If it were named for its preferred habitat, as are the pine warbler, saltmarsh sparrow and cactus wren, this bird might have been named the blackberry bunting. Such is its preference for weed fields and briar patches. But its sparkling color is its chief feature and so indigo bunting it is.
The female bunting is a study in beige, and her plainness is a key to identifying her. Wing bars and breast streaks often important field marks that help distinguish some birds from others, but on the female indigo bunting, these are faint.
The bird that’s most likely to be confused with the bunting is the blue grosbeak.
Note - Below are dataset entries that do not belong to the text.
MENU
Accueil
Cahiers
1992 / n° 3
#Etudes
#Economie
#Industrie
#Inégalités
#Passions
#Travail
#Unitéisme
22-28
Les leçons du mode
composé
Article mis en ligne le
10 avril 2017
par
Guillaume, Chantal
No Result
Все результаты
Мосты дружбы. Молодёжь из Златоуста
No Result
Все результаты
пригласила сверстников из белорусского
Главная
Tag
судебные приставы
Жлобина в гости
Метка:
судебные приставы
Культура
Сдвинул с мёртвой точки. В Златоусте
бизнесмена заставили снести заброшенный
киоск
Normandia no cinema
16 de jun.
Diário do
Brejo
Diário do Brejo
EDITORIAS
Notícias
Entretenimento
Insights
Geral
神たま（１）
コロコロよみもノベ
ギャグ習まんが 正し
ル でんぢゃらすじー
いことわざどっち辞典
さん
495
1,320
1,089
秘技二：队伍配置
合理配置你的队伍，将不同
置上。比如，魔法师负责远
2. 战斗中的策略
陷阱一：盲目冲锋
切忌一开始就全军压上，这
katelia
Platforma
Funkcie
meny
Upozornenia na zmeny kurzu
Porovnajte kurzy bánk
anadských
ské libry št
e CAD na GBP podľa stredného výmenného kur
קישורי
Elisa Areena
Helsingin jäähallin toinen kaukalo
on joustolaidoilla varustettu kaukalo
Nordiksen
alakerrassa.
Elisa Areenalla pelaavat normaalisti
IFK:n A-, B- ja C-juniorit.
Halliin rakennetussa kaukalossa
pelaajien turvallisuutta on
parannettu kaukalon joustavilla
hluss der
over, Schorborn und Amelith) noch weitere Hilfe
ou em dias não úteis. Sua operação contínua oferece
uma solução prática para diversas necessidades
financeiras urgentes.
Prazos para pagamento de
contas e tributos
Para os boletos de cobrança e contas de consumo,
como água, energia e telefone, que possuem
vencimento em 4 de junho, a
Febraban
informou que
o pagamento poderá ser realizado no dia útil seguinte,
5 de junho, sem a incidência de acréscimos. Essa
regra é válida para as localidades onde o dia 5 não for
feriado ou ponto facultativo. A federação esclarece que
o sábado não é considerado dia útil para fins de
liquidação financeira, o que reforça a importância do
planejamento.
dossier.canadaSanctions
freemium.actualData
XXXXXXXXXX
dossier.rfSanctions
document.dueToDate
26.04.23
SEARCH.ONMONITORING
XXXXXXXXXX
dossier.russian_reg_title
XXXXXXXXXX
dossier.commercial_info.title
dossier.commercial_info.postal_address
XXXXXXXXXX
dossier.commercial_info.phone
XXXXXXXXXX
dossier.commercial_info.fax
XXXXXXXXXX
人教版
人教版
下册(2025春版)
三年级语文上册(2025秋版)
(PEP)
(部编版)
These two occupy the same habitat, and the grosbeak is a similar shade of blue; however, it wears a rust-colored wing bar that stands out against the blue and is twice the size of the bunting by weight.
This bird soon will travel a thousand miles to its wintering residence in Mexico, Belize or Cuba where it can be seen in numbers from a few to a thousand birds.
Indigo buntings reside in our area from late April through early October, so you have another month to see this bejeweled bird before it heads south.
Among the best places to find this bird are the Muddy Creek Greenway, the Yadkin River Nature Trail’s meadow at Tanglewood Park, and the fallow fields along Bethania’s Black Walnut Bottoms Trail.
Other birds that are common in this habitat are the goldfinch, song sparrow, towhee and common yellowthroat.